World War Two’s final days in Germany. Hitler kills himself, the country is partitioned into zones among the unsympathetic or vengeful Allies. After their mid-level Nazi parents cut them loose in light of their own looming arrest, 14-year-old ‘Hannelore Dressler’ (Saskia Rosendahl) sees her propaganda-raised childhood brutally end when she’s thrust into friendless instant-adulthood, leading her four younger siblings on a 900 kilometer/560 mile trek across the shattered countryside from their southern home near The Black Forest to the hopeful sanctuary of their grandmother’s near Hamburg. A joyless road trip that starts with shooting the family dog.
Rosendahl, at 19, made her feature debut here, and is wholly remarkable as a misled innocent coming of age at the worst possible time and place, saddled with immediate life-or-death responsibility, racked by confronting a mountain of lies and caught in the tides of her emerging sexuality. A natural beauty with apparent depth and instinctive talent, you can bank this young woman is going to be a big star.
For my tastes, in directing, while she elicited excellent performances and captures the mood of dislocation among the stunned defeated populace betrayed by their deified Fuhrer, Shortland has cinematographer Adam Arkapaw (Animal Kingdom) use extreme close-ups overmuch and by the time the film got to the last act, I found myself waiting for the next obtuse-angle view. Otherwise, so much of the production is so good that that’s a minor carp, even if to my eyes her aesthetic ploys became intrusive. That said, in portraying what was a mass national nightmare on a miniature, family & child-sized scale some of the most telling details that Shortland supervised give flawless credit to the makeup department, headed by Ulrike Borrmann, and in the props corralled by production designer Silke Fischer.

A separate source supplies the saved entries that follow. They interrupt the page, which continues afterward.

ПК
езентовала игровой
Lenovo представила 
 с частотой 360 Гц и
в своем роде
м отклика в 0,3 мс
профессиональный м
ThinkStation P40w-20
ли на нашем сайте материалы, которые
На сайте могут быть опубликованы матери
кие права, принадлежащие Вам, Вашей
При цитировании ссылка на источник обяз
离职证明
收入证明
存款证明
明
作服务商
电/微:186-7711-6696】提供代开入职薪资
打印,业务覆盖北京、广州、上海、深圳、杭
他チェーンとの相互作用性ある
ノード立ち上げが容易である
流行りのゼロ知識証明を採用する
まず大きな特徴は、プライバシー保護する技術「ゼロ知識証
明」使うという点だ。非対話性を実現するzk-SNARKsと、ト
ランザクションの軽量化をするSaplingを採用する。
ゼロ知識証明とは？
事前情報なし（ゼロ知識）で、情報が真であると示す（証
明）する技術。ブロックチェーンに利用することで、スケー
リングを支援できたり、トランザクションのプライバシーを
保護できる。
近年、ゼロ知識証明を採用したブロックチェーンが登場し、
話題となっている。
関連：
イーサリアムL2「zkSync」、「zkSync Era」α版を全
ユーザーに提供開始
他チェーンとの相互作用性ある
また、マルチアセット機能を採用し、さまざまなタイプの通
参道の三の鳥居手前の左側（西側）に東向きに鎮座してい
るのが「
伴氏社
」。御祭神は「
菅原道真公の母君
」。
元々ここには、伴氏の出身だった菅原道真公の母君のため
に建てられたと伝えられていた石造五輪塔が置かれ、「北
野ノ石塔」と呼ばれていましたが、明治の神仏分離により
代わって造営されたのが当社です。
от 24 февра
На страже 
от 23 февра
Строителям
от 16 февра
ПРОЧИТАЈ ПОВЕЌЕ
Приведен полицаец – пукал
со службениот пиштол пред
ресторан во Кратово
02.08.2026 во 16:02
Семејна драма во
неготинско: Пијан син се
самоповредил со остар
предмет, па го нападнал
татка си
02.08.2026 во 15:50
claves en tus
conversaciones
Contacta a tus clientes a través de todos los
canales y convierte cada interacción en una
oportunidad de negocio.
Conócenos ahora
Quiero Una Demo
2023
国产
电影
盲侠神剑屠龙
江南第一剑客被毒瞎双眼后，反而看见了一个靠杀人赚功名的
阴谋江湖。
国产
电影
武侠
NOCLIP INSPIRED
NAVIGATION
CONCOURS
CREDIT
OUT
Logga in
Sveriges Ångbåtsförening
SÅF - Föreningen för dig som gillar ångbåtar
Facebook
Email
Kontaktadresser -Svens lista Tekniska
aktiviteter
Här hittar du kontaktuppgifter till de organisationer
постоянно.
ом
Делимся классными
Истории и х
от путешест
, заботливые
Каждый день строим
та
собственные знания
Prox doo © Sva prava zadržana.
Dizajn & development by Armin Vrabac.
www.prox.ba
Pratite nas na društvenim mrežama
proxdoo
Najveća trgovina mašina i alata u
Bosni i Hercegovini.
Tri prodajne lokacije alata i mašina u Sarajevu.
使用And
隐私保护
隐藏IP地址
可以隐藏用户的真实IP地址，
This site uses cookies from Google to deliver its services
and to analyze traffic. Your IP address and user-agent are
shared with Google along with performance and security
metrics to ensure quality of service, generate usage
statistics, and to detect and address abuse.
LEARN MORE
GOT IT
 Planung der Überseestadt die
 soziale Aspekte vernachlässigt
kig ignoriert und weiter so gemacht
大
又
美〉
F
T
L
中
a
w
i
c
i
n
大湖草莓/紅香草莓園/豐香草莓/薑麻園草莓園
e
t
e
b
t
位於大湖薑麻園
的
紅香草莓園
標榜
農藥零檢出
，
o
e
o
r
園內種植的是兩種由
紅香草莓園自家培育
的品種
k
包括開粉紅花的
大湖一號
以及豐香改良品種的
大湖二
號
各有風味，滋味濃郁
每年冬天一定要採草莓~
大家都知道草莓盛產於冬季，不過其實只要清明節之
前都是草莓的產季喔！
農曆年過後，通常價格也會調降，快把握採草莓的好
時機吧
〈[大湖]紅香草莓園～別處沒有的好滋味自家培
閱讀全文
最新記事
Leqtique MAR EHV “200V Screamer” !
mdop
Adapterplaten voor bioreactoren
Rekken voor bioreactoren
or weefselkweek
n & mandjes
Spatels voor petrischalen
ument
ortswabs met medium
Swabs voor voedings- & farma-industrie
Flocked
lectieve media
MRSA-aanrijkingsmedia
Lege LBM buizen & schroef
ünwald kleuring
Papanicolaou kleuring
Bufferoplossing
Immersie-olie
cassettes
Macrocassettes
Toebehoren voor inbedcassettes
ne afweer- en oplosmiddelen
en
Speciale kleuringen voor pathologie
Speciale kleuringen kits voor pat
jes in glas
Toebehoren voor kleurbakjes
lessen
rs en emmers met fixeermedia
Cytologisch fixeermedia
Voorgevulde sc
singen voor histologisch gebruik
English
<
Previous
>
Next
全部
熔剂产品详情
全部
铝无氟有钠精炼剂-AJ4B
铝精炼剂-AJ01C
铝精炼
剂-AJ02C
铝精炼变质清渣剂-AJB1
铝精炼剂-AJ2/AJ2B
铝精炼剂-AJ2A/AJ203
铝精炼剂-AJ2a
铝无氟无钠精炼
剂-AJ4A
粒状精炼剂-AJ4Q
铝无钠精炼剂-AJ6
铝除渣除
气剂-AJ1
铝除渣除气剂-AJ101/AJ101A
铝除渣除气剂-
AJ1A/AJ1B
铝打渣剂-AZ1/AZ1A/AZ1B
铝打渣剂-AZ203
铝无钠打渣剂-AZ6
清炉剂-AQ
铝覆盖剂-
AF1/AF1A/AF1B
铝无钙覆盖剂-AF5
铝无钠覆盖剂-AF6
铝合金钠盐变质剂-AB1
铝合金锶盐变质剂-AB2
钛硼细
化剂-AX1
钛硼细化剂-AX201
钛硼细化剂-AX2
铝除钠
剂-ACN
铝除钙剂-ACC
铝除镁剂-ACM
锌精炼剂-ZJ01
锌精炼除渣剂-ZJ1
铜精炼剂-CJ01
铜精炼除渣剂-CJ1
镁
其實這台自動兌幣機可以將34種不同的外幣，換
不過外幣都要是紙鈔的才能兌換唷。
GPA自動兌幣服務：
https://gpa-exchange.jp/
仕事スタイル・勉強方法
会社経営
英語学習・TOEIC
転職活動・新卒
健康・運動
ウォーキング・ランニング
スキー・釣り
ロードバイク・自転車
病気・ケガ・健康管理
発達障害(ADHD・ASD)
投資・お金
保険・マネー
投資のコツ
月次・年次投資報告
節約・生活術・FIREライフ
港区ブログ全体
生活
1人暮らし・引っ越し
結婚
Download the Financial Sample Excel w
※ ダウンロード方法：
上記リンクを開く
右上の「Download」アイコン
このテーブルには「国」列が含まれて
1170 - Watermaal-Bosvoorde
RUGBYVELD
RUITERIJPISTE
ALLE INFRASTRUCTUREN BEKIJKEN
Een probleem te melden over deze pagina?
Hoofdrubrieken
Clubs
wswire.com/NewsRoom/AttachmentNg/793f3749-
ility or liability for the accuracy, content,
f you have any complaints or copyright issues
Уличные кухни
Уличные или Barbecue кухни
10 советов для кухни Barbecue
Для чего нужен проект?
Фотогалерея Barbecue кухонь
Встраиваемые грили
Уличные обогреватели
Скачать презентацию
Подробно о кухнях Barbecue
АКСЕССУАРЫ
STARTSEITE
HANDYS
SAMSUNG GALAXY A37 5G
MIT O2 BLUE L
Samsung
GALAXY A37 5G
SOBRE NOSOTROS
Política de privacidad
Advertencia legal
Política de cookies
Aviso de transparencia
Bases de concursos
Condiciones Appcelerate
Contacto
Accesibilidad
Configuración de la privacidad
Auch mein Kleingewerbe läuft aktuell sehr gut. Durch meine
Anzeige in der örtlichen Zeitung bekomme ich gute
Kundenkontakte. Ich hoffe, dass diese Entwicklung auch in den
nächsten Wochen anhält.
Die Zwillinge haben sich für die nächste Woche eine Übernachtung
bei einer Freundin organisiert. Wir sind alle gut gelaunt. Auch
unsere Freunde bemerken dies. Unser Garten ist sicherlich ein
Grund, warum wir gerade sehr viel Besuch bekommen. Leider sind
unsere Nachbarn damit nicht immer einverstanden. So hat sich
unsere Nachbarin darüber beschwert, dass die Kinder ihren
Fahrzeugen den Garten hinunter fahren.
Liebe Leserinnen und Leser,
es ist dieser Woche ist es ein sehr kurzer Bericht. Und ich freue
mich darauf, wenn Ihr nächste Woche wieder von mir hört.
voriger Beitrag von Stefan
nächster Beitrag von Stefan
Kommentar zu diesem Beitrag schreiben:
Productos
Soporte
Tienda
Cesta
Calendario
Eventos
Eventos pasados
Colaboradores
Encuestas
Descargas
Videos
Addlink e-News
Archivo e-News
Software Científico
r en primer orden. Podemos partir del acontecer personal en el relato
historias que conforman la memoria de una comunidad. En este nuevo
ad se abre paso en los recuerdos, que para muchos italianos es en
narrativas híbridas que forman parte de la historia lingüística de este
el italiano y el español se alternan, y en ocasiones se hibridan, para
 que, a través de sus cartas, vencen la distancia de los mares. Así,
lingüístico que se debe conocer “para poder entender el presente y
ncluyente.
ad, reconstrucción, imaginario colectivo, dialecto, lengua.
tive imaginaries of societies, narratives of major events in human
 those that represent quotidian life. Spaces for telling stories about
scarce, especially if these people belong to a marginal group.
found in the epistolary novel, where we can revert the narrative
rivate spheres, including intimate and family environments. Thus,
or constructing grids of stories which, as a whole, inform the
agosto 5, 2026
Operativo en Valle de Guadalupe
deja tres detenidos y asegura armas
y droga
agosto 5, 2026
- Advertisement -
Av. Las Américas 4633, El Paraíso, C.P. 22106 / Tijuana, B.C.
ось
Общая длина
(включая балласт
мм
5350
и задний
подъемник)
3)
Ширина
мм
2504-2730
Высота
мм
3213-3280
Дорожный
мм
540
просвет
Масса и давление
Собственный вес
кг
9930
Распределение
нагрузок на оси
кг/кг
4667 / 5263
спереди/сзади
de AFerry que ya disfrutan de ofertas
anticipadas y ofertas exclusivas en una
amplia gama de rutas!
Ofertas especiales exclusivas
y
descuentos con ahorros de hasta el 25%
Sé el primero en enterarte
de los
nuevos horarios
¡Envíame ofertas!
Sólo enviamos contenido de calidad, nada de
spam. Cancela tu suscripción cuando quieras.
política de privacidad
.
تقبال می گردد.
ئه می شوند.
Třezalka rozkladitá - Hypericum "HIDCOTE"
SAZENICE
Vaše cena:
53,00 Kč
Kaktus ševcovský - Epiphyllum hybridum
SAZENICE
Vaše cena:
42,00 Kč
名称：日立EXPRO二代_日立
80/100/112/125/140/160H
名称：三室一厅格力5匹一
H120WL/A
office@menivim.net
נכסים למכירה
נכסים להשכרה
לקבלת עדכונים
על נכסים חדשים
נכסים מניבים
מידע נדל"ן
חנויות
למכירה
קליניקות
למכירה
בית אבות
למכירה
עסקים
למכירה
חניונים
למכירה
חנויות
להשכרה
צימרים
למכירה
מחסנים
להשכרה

Shortland co-wrote the script with Robin Mukherjee, off a novella from the 2001 book “The Dark Room”, written by Rachel Seiffert. The 109 minutes move at a slow pace, befitting the trudge through disbelief, hunger, trauma and general misery the kids endure. To its credit, the film assumes the audience has some idea of how to place the story in a time-frame perspective. *
Shot for a little over $5,000,000, the box-office take in America came to $969,000. Another $230,000 came in from Australia. I can’t locate other international figures. Lots of awards from film festivals and societies. With Nele Trebs, Kai-Peter Molina, André Frid, Ursina Lardi, Hans Jochen-Wagner, Mika Seidel and Eva-Maria Hagen.
* Shortland is Australian and doesn’t speak any German, but that didn’t seem to hang her up drawing out the best from her cast. Any number of nationalities were rent by the Armageddon of the Second World War. Generally, the take on Germany is shown through standard war films—The Ruthless, Efficient Enemy–or in the endless procession of indictments via Holocaust-centered screenplays. The Nazis, of course, earned every atom of revulsion we can summon, but ignored (outside Germany) is the incalculable suffering of their civilian population. The ghastly diaspora from East Prussia under avenging rape and slaughter from the Red Army is one of the great unacknowledged horrors of a conflict that had more than enough to go around.